Ближе к концу 1935 года, когда Испания уже балансировала на краю самоубийственной войны, все эти образы быков, минотавров, лошадей и тореадоров соединяются в офорте, исполненном силы, торжественности и мощи монумента, алтаря или классического фриза. Вслед за Гойей с его серией офортов «Тавромахия» Пикассо называет свою работу «Минотавромахией» (с. 401). На узкой сцене, судя по всему высеченной высоко в скале над морем, подобно храмам эгейской античности, разворачивается некое жертвенное действо. Однако зрители находятся не в амфитеатре, но в средиземноморском доме, наблюдая за происходящим из окна, где на подоконнике сидят голуби – точно такие же, какие сидели на улице Гранд-Огюстен. Сцена похожа на сон или воспоминание – в ней одновременно присутствует сексуальное начало и что-то от библейской мистерии; все застыло, но при этом возбуждает чувства. Из живота лошади, с разинутой в агонии пастью, вываливаются внутренности. На спине у нее полуобнаженная женщина-тореадор: она то ли спит и видит этот сон, то ли мертва. Пугающе мускулистый Минотавр приближается к ней, но его останавливает свет – огонек свечи в руке маленькой девочки, одетой в аккуратную школьную форму, с практичными туфельками на ногах и букетом цветов в другой руке. Она – символ девственной непорочности. Получается, зверя можно остановить силой света. Но в узком, заполненном фигурами пространстве проблема не находит разрешения. Как всякий кошмар, это видение действует угнетающе, подталкивая испуганное воображение к краю пропасти, а то и заставляя шагнуть в нее.

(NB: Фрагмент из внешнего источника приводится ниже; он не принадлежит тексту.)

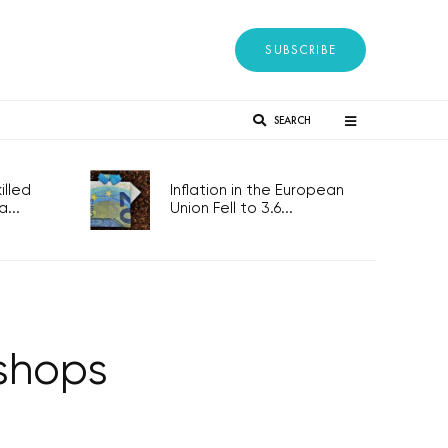
SUBSCRIBE
SEARCH
lled
Inflation in the European
...
Union Fell to 3.6...
 shops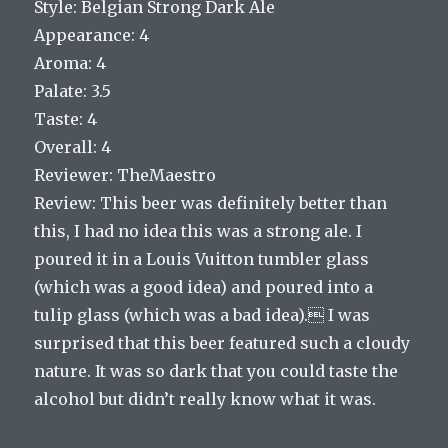
Style: Belgian Strong Dark Ale
Appearance: 4
Aroma: 4
Palate: 3.5
Taste: 4
Overall: 4
Reviewer: TheMaestro
Review: This beer was definitely better than
this, I had no idea this was a strong ale. I
poured it in a Louis Vuitton tumbler glass
(which was a good idea) and poured into a
tulip glass (which was a bad idea). I was
surprised that this beer featured such a cloudy
nature. It was so dark that you could taste the
alcohol but didn’t really know what it was.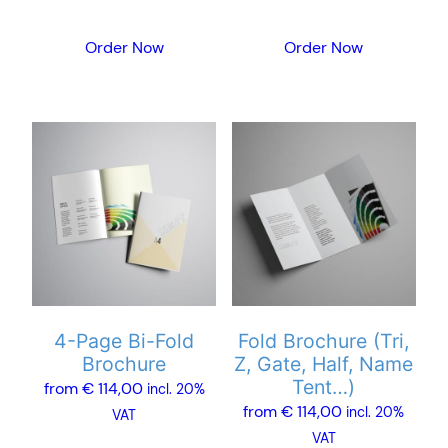
the
the
product
product
Order Now
Order Now
page
page
This
This
product
product
has
has
multiple
multiple
variants.
variants.
The
The
options
options
may
may
4-Page Bi-Fold
Fold Brochure (Tri,
be
be
Brochure
Z, Gate, Half, Name
chosen
chosen
Tent…)
from
€
114,00
incl. 20%
on
on
from
€
114,00
incl. 20%
VAT
the
the
VAT
product
product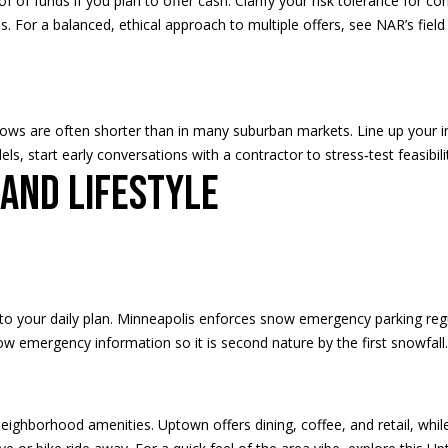
of of funds if you plan to offer cash. Clarify your risk tolerance for c
nes. For a balanced, ethical approach to multiple offers, see NAR’s
fiel
I agree to
be
contacted
by Regan +
dows are often shorter than in many suburban markets. Line up your i
Hornig via
call, email,
ls, start early conversations with a contractor to stress‑test feasibil
and text for
 and lifestyle
real estate
services. To
opt out, you
can reply
'stop' at any
time or
reply 'help'
for
assistance.
You can
s into your daily plan. Minneapolis enforces snow emergency parking re
also click
the
ow emergency information
so it is second nature by the first snowfall.
unsubscribe
link in the
emails.
Message
and data
ighborhood amenities. Uptown offers dining, coffee, and retail, while 
rates may
apply.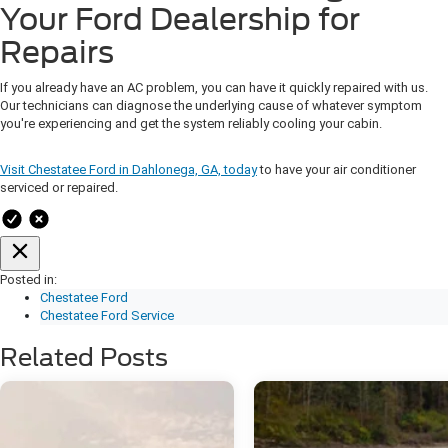
Your Ford Dealership for
Repairs
If you already have an AC problem, you can have it quickly repaired with us.
Our technicians can diagnose the underlying cause of whatever symptom
you're experiencing and get the system reliably cooling your cabin.
Visit Chestatee Ford in Dahlonega, GA, today
to have your air conditioner
serviced or repaired.
Posted in:
Chestatee Ford
Chestatee Ford Service
Related Posts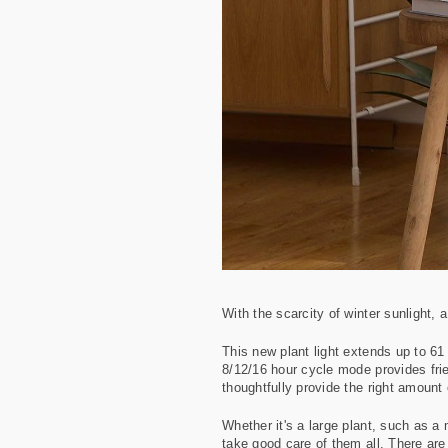
With the scarcity of winter sunlight, 
This new plant light extends up to 61 
8/12/16 hour cycle mode provides frie
thoughtfully provide the right amount o
Whether it's a large plant, such as a 
take good care of them all. There are 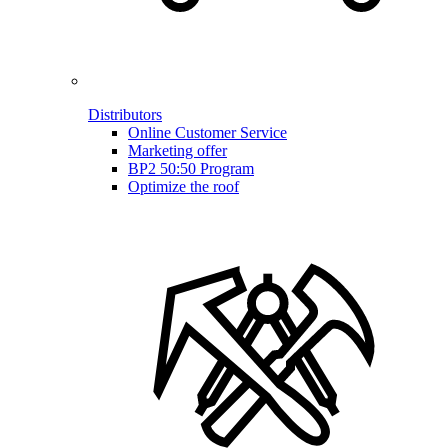
Distributors
Online Customer Service
Marketing offer
BP2 50:50 Program
Optimize the roof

Все символические персонажи, которые потом появятся в «Гернике», – бык, пронзенная лошадь, дом, дающий убежище и одновременно в нем отказывающий, – вышли на сцену еще до того, как Пикассо открыто заявил о своей политической позиции. И когда настало время для монументального высказывания о свете, насилии и мученичестве, ни к каким партиям и их политическим платформам художнику обращаться было не нужно. Образы вышли из глубин его собственного сознания, из способности отождествить себя и с агрессором, и с жертвами. Вот почему воздействие «Герники» универсально – она напрямую связана со всеми нашими страхами.
Весной 1936 года Пикассо вновь отправился в Испанию: развалившись на заднем сиденье своей «испано-сюизы», художник купался в лучах славы. Но на этот раз надвигающаяся буря не обошла его стороной. Угроза военного переворота под эгидой ультракатолического национализма заставила многих близких Пикассо людей – Лорку, каталонского сюрреалиста Хуана (Жоана) Миро и архитектора Хосе (Жозепа) Луиса Серта – окончательно присягнуть Республике. Они знали, что с победой Фаланги – так называли себя испанские фашисты – свободе художественного творчества придет конец. Их мужество и чистота помыслов нашли отклик в Париже, где модернистское безразличие у Пикассо начало сменяться интересом к политике и истории. Но как создать то, что до сих пор казалось абсолютным логическим противоречием, то есть модернистское историческое полотно?